About this task: Count how many lines below include the string "protocol". Only that number should appear in the reply.

┌─ Data for this exercise

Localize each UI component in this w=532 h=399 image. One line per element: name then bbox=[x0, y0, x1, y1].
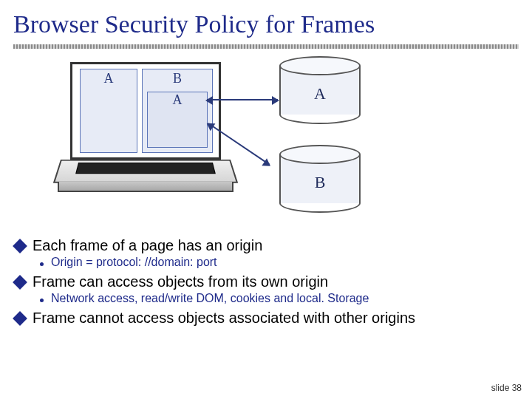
laptop-keyboard bbox=[61, 160, 231, 197]
dot-bullet-icon bbox=[40, 299, 44, 302]
frame-b-label: B bbox=[173, 71, 182, 86]
dot-bullet-icon bbox=[40, 262, 44, 266]
bullet-2: Frame can access objects from its own or… bbox=[13, 273, 519, 290]
database-b-icon: B bbox=[279, 145, 361, 213]
slide-title: Browser Security Policy for Frames bbox=[0, 0, 532, 43]
database-a-label: A bbox=[279, 84, 361, 103]
bullet-2-text: Frame can access objects from its own or… bbox=[33, 273, 328, 290]
diamond-bullet-icon bbox=[13, 239, 27, 253]
bullet-2a-text: Network access, read/write DOM, cookies … bbox=[51, 292, 369, 305]
laptop-icon: A B A bbox=[61, 62, 231, 197]
laptop-screen: A B A bbox=[70, 62, 221, 160]
bullet-1-text: Each frame of a page has an origin bbox=[33, 237, 262, 254]
bullet-2a: Network access, read/write DOM, cookies … bbox=[35, 292, 519, 305]
bullet-1a: Origin = protocol: //domain: port bbox=[35, 256, 519, 269]
database-b-label: B bbox=[279, 173, 361, 192]
bullet-3: Frame cannot access objects associated w… bbox=[13, 310, 519, 327]
arrow-frame-a-to-db-a bbox=[207, 99, 278, 100]
database-a-icon: A bbox=[279, 56, 361, 124]
slide-number: slide 38 bbox=[491, 383, 522, 393]
bullet-3-text: Frame cannot access objects associated w… bbox=[33, 310, 415, 327]
frame-b: B A bbox=[142, 69, 213, 153]
diagram-area: A B A A B bbox=[13, 49, 532, 230]
diamond-bullet-icon bbox=[13, 311, 27, 326]
frame-b-inner: A bbox=[147, 92, 208, 148]
bullet-1: Each frame of a page has an origin bbox=[13, 237, 519, 254]
frame-a: A bbox=[80, 69, 137, 153]
bullet-1a-text: Origin = protocol: //domain: port bbox=[51, 256, 217, 269]
bullet-list: Each frame of a page has an origin Origi… bbox=[0, 230, 532, 327]
diamond-bullet-icon bbox=[13, 275, 27, 290]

└─

Result of the exercise: 2